Science and Environment

Going loco over bioinfo

STAR SCIENCE - STAR SCIENCE By Maria Pamela C. David -

October 14, 2004 | 12:00am

Bioinformatics? How (un?)interesting does it sound to you? How interesting could looking at and analyzing letters upon letters of DNA and protein sequences and giving a meaning to it be, or finding patterns or consensus among thousands of sequences and deducing its significance, or defining the proximity or distance between organisms, or finding the significance of a peptide from a sea of proteins – perhaps tracing the lineage of a creature? These are just some of the diverse tasks that the field of bioinformatics aims to perform – quickly. With the influx of millions of sequences from experimental efforts, it is no wonder that bioinformatics – a marriage of the computational and biological sciences – is emerging as one of the most important fields today. Basic knowledge of it – at the very least, knowledge of sequence alignment and related applications – is fast becoming a necessity in the biological field. Without it, it’s possible that all the data from much hard experimental work would not be managed, explored and used to its full potential.

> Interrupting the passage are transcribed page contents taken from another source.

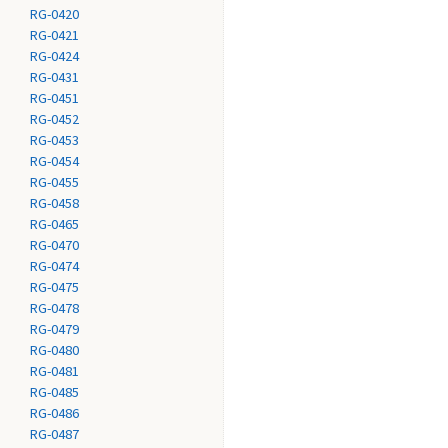
RG-0420
RG-0421
RG-0424
RG-0431
RG-0451
RG-0452
RG-0453
RG-0454
RG-0455
RG-0458
RG-0465
RG-0470
RG-0474
RG-0475
RG-0478
RG-0479
RG-0480
RG-0481
RG-0485
RG-0486
RG-0487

Despite this knowledge, my involvement in the bioinformatics effort of our lab was initially so-so. I was partly, but not wholly, interested in it. It just seemed too dry – literally and figuratively speaking – possibly a mere academic exercise whose practical applications seemed far, far away. Modeling. Mathematics. Maybe phylogenetics. These were simply not my stuff, in street parlance. Apparently, most of those who perform lab experiments in biology or molecular biology, including myself, were more interested in wet lab than dry lab. Even as a student, I pretty much shrugged off bioinformatics as an accessory, rather than considering it as an emerging necessity.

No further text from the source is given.